▶ **Records for this task**
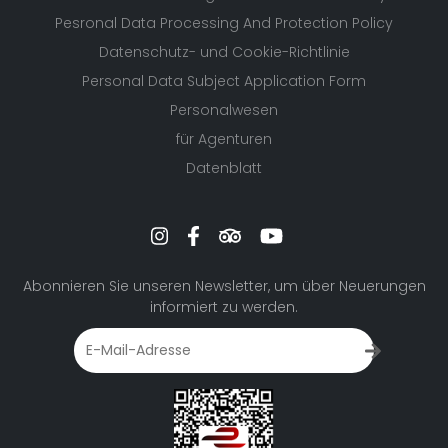
Pesronal Data Processing And Protection Policy
Datenschutz- und Cookie-Richtlinie
Personal Data Subject Application Form
Personalwesen
für Agenturen
Datenblatt
Abonnieren Sie unseren Newsletter, um über Neuerungen
informiert zu werden.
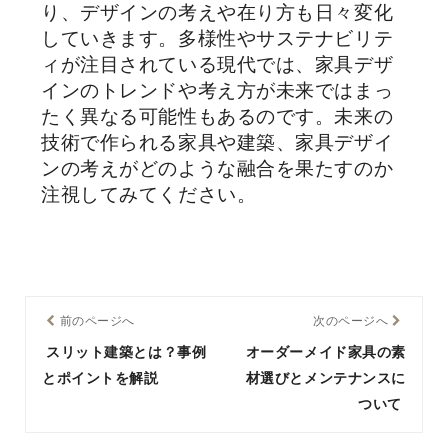
り、デザインの考えや在り方も日々変化
していきます。多様性やサステナビリテ
ィが注目されている現代では、家具デザ
インのトレンドや考え方が未来ではまっ
たく異なる可能性もあるのです。未来の
技術で作られる家具や建築、家具デザイ
ンの考えがどのような融合を果たすのか
注視してみてください。
前のページへ
次のページへ
スリット建築とは？事例
オーダーメイド家具の素
とポイントを解説
材選びとメンテナンスに
ついて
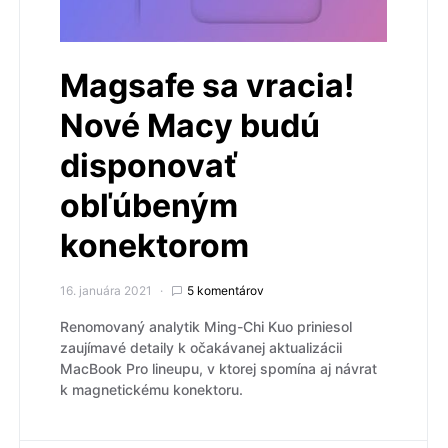
Magsafe sa vracia!
Nové Macy budú
disponovať
obľúbeným
konektorom
16. januára 2021
5 komentárov
Renomovaný analytik Ming-Chi Kuo priniesol
zaujímavé detaily k očakávanej aktualizácii
MacBook Pro lineupu, v ktorej spomína aj návrat
k magnetickému konektoru.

▶ **What to produce**
Each line above with the string "Data" in it should be located and copied.

▶ **Solution**
Pesronal Data Processing And Protection Policy
Personal Data Subject Application Form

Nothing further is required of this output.